◆ What is expected: Up to and including the line with "Последний способ имеет значительный минус –", restate every line of the records below word for word, from the first line on, leaving out the pictures.

◆ Stored items from a collection:
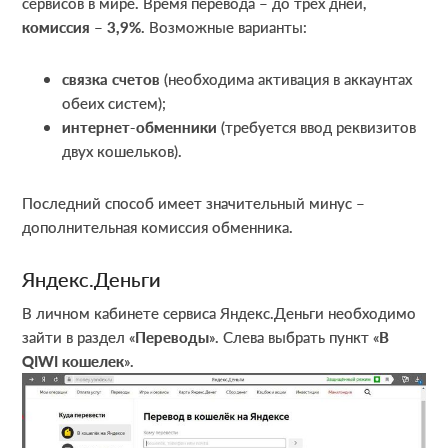
сервисов в мире. Время перевода – до трех дней,
комиссия – 3,9%
. Возможные варианты:
связка счетов
(необходима активация в аккаунтах
обеих систем);
интернет-обменники
(требуется ввод реквизитов
двух кошельков).
Последний способ имеет значительный минус –
дополнительная комиссия обменника.
Яндекс.Деньги
В личном кабинете сервиса Яндекс.Деньги необходимо
зайти в раздел «
Переводы
». Слева выбрать пункт «
В
QIWI
кошелек
».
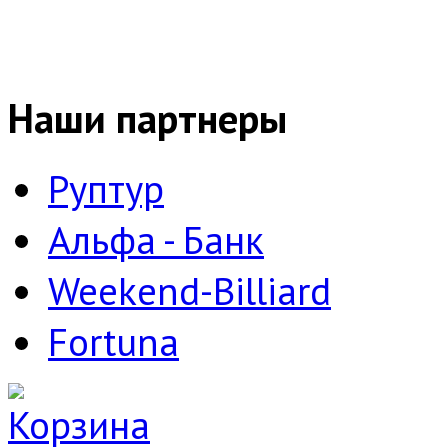
Наши партнеры
Руптур
Альфа - Банк
Weekend-Billiard
Fortuna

◆ Result for this exercise:
сервисов в мире. Время перевода – до трех дней,
комиссия – 3,9%
. Возможные варианты:
связка счетов
(необходима активация в аккаунтах
обеих систем);
интернет-обменники
(требуется ввод реквизитов
двух кошельков).
Последний способ имеет значительный минус –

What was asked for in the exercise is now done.